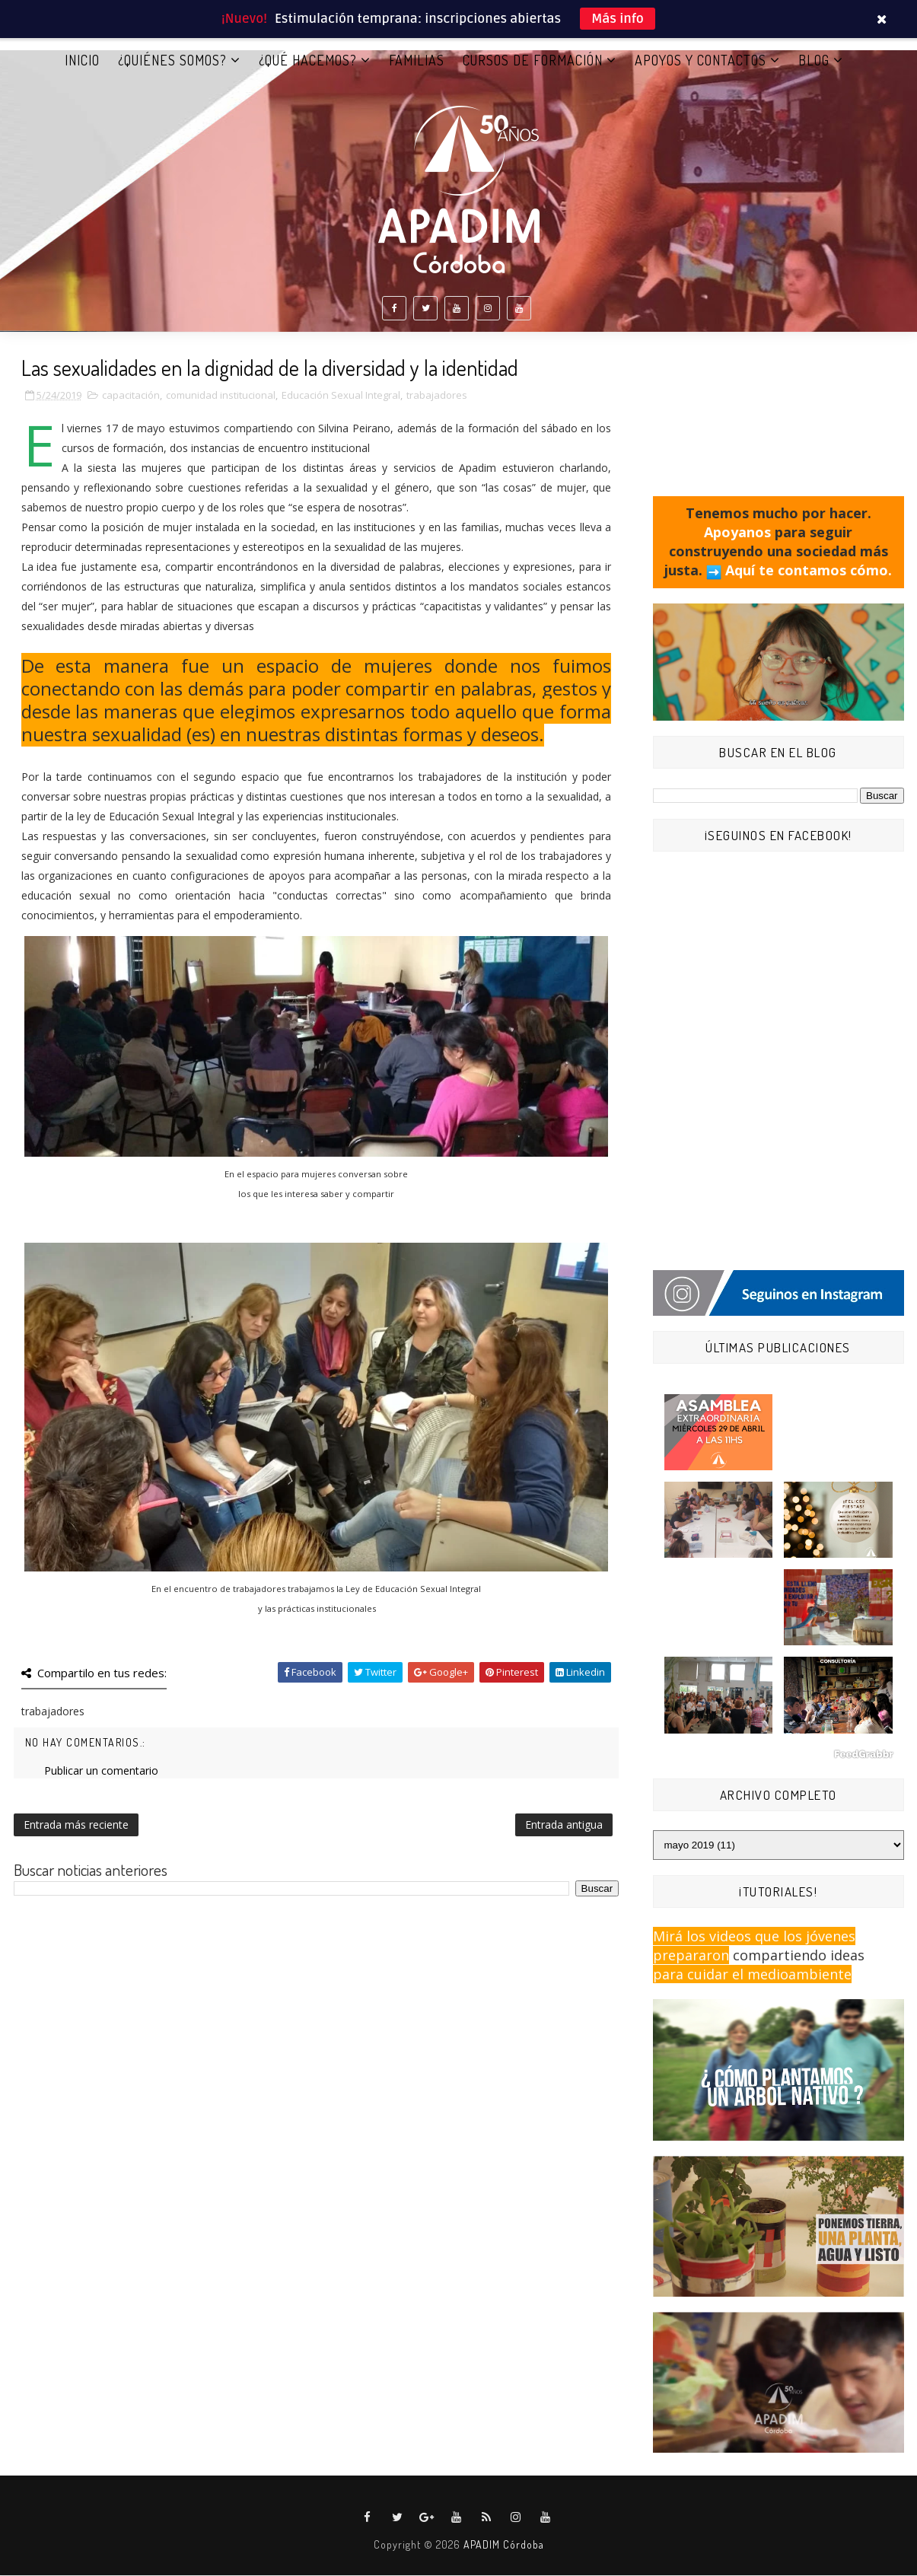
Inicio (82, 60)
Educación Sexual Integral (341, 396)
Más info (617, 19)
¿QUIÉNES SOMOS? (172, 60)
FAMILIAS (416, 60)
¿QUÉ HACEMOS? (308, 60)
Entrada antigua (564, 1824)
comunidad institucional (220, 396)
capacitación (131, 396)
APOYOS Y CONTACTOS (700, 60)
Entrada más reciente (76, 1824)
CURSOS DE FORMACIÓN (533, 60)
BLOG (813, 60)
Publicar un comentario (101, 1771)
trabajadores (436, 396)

**Task:** The records above should be repeated exactly, with every picture omitted.

**Your response:**
Inicio (82, 60)
Educación Sexual Integral (341, 396)
Más info (617, 19)
¿QUIÉNES SOMOS? (172, 60)
FAMILIAS (416, 60)
¿QUÉ HACEMOS? (308, 60)
Entrada antigua (564, 1824)
comunidad institucional (220, 396)
capacitación (131, 396)
APOYOS Y CONTACTOS (700, 60)
Entrada más reciente (76, 1824)
CURSOS DE FORMACIÓN (533, 60)
BLOG (813, 60)
Publicar un comentario (101, 1771)
trabajadores (436, 396)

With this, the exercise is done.